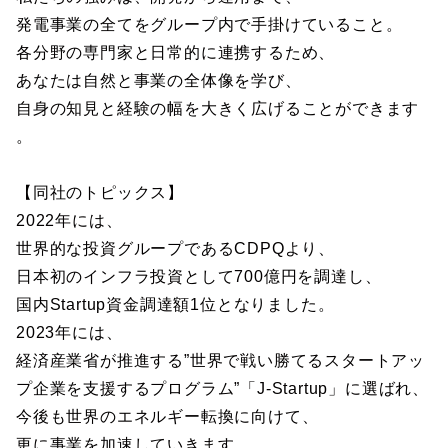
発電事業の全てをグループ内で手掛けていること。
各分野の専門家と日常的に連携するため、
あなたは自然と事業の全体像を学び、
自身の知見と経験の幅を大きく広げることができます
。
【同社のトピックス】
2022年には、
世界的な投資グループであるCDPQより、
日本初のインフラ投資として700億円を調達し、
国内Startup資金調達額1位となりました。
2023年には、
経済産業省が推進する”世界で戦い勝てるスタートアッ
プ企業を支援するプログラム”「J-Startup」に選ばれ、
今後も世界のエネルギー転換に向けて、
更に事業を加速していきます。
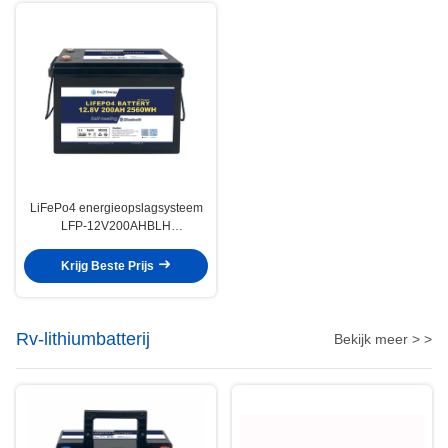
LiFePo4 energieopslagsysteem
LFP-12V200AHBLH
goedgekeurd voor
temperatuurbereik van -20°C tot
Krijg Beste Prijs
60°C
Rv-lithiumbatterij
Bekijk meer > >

::::::

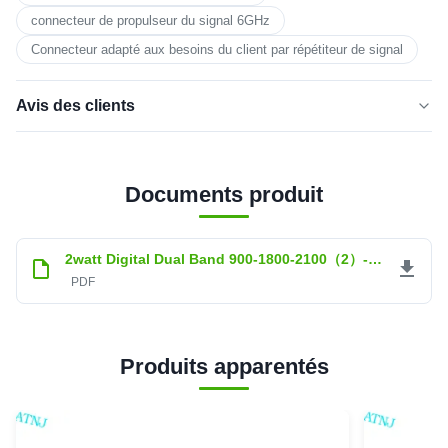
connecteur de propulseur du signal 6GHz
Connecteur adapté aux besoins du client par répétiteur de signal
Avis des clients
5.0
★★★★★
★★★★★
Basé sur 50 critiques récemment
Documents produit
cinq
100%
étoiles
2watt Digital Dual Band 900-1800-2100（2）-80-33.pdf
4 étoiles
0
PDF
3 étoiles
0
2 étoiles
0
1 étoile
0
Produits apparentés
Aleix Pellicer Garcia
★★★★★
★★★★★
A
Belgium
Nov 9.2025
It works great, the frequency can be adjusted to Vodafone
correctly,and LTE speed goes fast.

::::::

▶ _TASK DESCRIPTION_
Look through the material above and print exactly the lines from the one containing "2watt Digital Dual" to the one containing "correctly,and LTE speed goes fast.", both included, and nothing more.

▶ _RESPONSE AREA_
2watt Digital Dual Band 900-1800-2100（2）-80-33.pdf
4 étoiles
0
PDF
3 étoiles
0
2 étoiles
0
1 étoile
0
Produits apparentés
Aleix Pellicer Garcia
★★★★★
★★★★★
A
Belgium
Nov 9.2025
It works great, the frequency can be adjusted to Vodafone
correctly,and LTE speed goes fast.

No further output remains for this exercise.